The population genomics of archaeological transition in west Iberia: Investigation of ancient substructure using imputation and haplotype-based methods

Abstract

We analyse new genomic data (0.05-2.95x) from 14 ancient individuals from Portugal distributed from the Middle Neolithic (4200-3500 BC) to the Middle Bronze Age (1740-1430 BC) and impute genomewide diploid genotypes in these together with published ancient Eurasians. While discontinuity is evident in the transition to agriculture across the region, sensitive haplotype-based analyses suggest a significant degree of local hunter-gatherer contribution to later Iberian Neolithic populations. A more subtle genetic influx is also apparent in the Bronze Age, detectable from analyses including haplotype sharing with both ancient and modern genomes, D-statistics and Y-chromosome lineages. However, the limited nature of this introgression contrasts with the major Steppe migration turnovers within third Millennium northern Europe and echoes the survival of non-Indo-European language in Iberia. Changes in genomic estimates of individual height across Europe are also associated with these major cultural transitions, and ancestral components continue to correlate with modern differences in stature.

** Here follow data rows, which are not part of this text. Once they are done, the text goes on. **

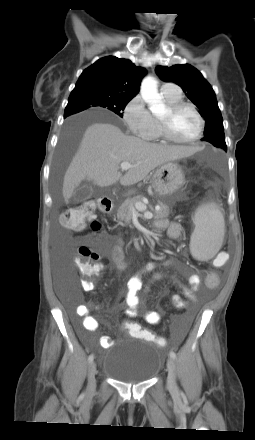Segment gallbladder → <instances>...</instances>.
<instances>
[{
    "label": "gallbladder",
    "instance_id": "gallbladder-1",
    "mask_svg": "<svg viewBox=\"0 0 255 440\" xmlns=\"http://www.w3.org/2000/svg\"><path fill=\"white\" fill-rule=\"evenodd\" d=\"M93 194L92 185L90 184H83L79 188L75 190L73 193L71 200L73 202H83L87 199H89Z\"/></svg>",
    "mask_w": 255,
    "mask_h": 440
}]
</instances>
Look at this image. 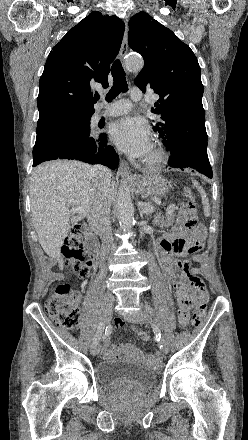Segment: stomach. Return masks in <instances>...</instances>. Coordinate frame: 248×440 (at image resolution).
Instances as JSON below:
<instances>
[{
	"mask_svg": "<svg viewBox=\"0 0 248 440\" xmlns=\"http://www.w3.org/2000/svg\"><path fill=\"white\" fill-rule=\"evenodd\" d=\"M170 185L159 175H143L136 179L135 190L142 197L161 198L168 194Z\"/></svg>",
	"mask_w": 248,
	"mask_h": 440,
	"instance_id": "stomach-1",
	"label": "stomach"
}]
</instances>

Fig 1. CHROMOPAINTER/fineSTRUCTURE analysis.

(A) PCA estimated from the CHROMOPAINTER coancestry matrix of 67 ancient samples ranging from the Paleolithic to the Anglo-Saxon period. The samples belonging to each one of the 19 populations identified with fineSTRUCTURE are connected by a dashed line. Samples are placed geographically in 3 panels (with random jitter for visual purposes): (B) Hunter-gatherers; (C) Neolithic Farmers (including Ötzi) and (D) Copper Age to Anglo-Saxon samples. The Portuguese Bronze Age samples (D, labelled in red) formed a distinct population (Portuguese_BronzeAge), while the Middle and Late Neolithic samples from Portugal clustered with Spanish, Irish and Scandinavian Neolithic farmers, which are termed “Atlantic_Neolithic” (C, in green).

Fig 2. Patterns of hunter-gatherer haplotype donation to ancient Eurasians.

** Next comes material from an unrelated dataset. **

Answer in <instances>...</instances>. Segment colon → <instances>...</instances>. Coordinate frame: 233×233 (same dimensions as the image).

This was estimated by subtracting the vector of haplotype donation of Hungarian HG from a vector of hunter-gatherer X, where X = {LaBrana, Bichon, Loschbour}. Legend: E—Early; M—Middle; L—Late; N—Neolithic; PT—Portugal; SP—Spain. Note: HG individuals were removed from the tree.

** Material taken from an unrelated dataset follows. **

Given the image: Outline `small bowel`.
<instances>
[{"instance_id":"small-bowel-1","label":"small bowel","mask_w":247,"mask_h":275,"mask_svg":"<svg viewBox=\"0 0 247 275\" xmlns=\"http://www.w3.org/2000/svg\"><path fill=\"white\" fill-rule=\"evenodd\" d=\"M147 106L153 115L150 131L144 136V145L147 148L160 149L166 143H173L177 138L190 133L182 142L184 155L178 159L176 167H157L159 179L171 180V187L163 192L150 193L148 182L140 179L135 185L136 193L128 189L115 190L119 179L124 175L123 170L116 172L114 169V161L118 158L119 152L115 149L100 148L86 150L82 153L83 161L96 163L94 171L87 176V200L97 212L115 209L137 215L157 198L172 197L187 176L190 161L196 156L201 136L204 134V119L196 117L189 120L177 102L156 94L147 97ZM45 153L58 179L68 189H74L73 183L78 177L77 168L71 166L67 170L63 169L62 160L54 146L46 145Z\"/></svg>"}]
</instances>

Fig 3. Total variation distance between vectors of median haplotype donation from Bronze Age (purple) and Neolithic (green) samples from different regions in Europe to modern populations.

Circle size varies according to the absolute difference between Neolithic and Bronze Age samples in terms of the number of haplotypes donated to present day populations. Regardless of the geographical locations of the ancient samples, Neolithic samples tend to donate comparatively more haplotypes to Southern populations, while Bronze Age show the opposite pattern, with an excess of haplotype contribution to Northern Europeans. This pattern is present, but distinctly weaker in the Portuguese Neolithic-Bronze Age comparison.

Fig 4. ADMIXTURE analysis of 1941 modern and 176 ancient individuals. Selected profiles of 227 ancient samples, alongside individuals from nine present-day Eurasian populations are displayed here for K = 10 ancestral clusters.

Individuals are ordered within a grid, partitioned by approximate time period and geographic region. Where possible, ancient individuals have been grouped under common population labels, based on archaeological context. For populations containing three or less individuals, bar plots have been narrowed, leaving empty space within the grid box. Samples from the current study are highlighted in bold.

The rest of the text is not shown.